As we saw in yesterday’s thrilling installment, we Peak Potential folks just keep the Coffee Shop (forum) tidy, and drop in on conversations if the spirit moves us. But the RiverTown News (RTN), our blog, needs our initiative: We write the articles. Readers may comment ("letters to the editor") but it starts with an article we write.
I’ve been posting to the RTN now for a couple months. It’s been entertaining, and it’s kept me off the streets after dark. Am I posting the kind of article “today’s reader” wants to find? I have no idea, since IntelligenceRiver.net, the website to support readers of Grow With the Flow (GWTF), isn’t online yet. But what ace reporter ever let a complete lack of knowledge or feedback stop him? Here’s what I think I’m figuring out:
Categories
Every posting goes into one or more “Categories.” Here are the categories we’re using right now:
General – Meaning both “Of interest to many” and “Doesn’t fit anywhere else”

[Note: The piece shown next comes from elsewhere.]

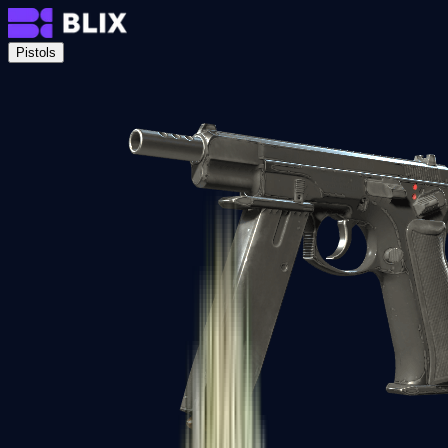
Pistols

In The News – Events in the world that may interest our readers, including reports on books, articles, or other media sources
Outfitters – Links to useful resources for our readers
Reviews – Longer critical comment on books, articles, or other media sources
Web Site & GWTF Updates – “News from RiverTown”
You can include an article in as many categories as are appropriate, and you can change categories if you don’t like your first choice. If you do a posting which seems to need a new category, it’s easy to set it up.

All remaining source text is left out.